Noch mehr Transparenz wagen!

Noch mehr Transparenz wagen!


Wenn inzwischen sogar der stets um Maß und Mitte bemühte Theo Koll in einem Kommentar zum letzten Treffen des Corona-Kabinetts sagt, er komme sich vor wie in dem Film „Und täglich grüßt das Murmeltier“, dann muss etwas schiefgelaufen sein, gründlich schiefgelaufen, ohne jeden Anflug von deutscher Flexibilität.

Noch mehr Transparenz wagen!

Von Henrk M. Broder

Mich haben die Berichte über das letzte Marathon-Treffen im Kanzleramt an einen anderen Film erinnert, den „Untergang“ von Bernd Eichinger und Oliver Hirschbiegel. Er spielt in den letzten Tagen des Krieges im Berliner Führerbunker und zeigt die NS-Größen am Rande eines kollektiven Nervenzusammenbruchs, aber immer noch fest überzeugt vom bevorstehenden Endsieg. Mir ist klar, dass ich mich mit diesem Vergleich auf dünnes Eis begebe. Und ich bitte im Voraus um Verzeihung, sollte sich jemand verletzt fühlen. Aber ich kann nichts dafür, ich habe meine Assoziationen derzeit ebenso wenig unter Kontrolle wie die Kanzlerin das Corona-Virus.

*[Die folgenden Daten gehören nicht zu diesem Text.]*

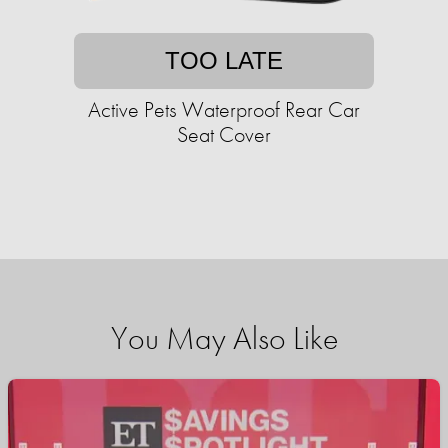
TOO LATE
Active Pets Waterproof Rear Car
Seat Cover
You May Also Like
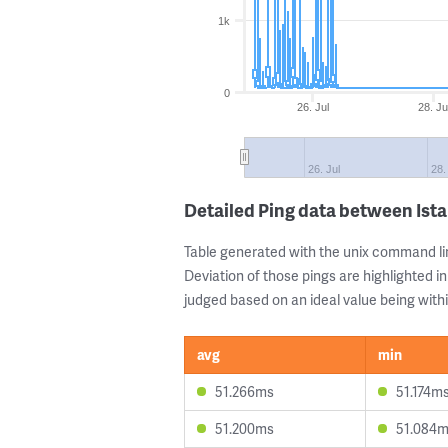
1k
0
26. Jul
28. Ju
26. Jul
28.
Detailed Ping data between Ista
Table generated with the unix command li
Deviation of those pings are highlighted in
judged based on an ideal value being withi
avg
min
51.266ms
51.174m
51.200ms
51.084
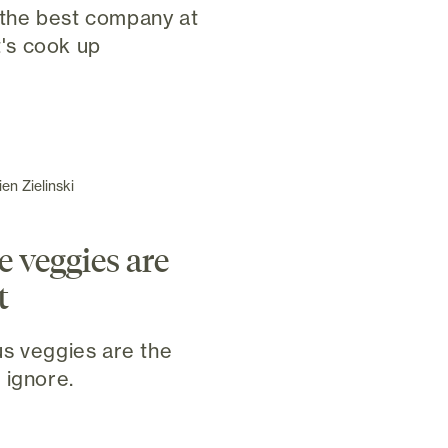
the best company at
t's cook up
en Zielinski
e veggies are
t
s veggies are the
 ignore.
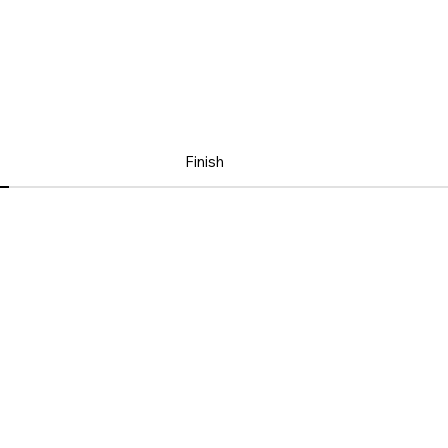
Finish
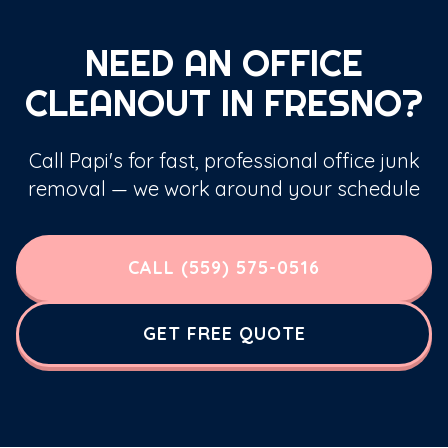
NEED AN OFFICE
CLEANOUT IN FRESNO?
Call Papi's for fast, professional office junk
removal — we work around your schedule
CALL (559) 575-0516
GET FREE QUOTE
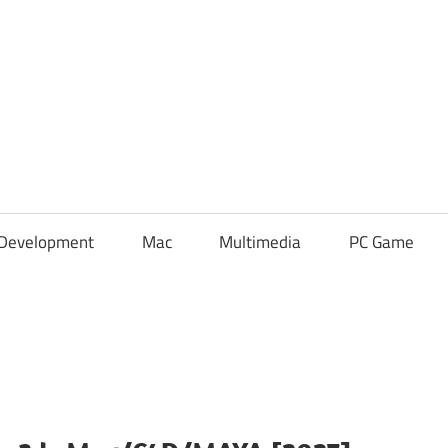
Development
Mac
Multimedia
PC Game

Es geht nicht mehr um die richtige „Strategie“, um „Perspektiven“, „Erleichterungen“, „Inzidenzen“, „AHA-Regeln“, „Ausnahmen“, „Paradigmenwechsel“, „Notbremsen“, das „Licht am Ende des Tunnels“ und zuletzt ein „kontaktarmes Verreisen“. Es geht um das, was eine Demokratie ausmacht: Vertrauen und Transparenz.

Das Volk reibt sich die Augen

Die Regierung spielt mit dem Volk „Versuch und Irrtum“, während das Volk, dem schon Tucholsky bescheinigte, dass es „das meiste falsch (versteht), aber das meiste richtig (fühlt)“, sich verwundert die Augen reibt. Die wievielte Ministerpräsidenten-Konferenz mit der Kanzlerin war das eigentlich? Und warum wollen die sich in 14 Tagen wiedertreffen? Um die Beschlüsse zu erneuern, die sie schon vor 14 Tagen festgeschrieben haben?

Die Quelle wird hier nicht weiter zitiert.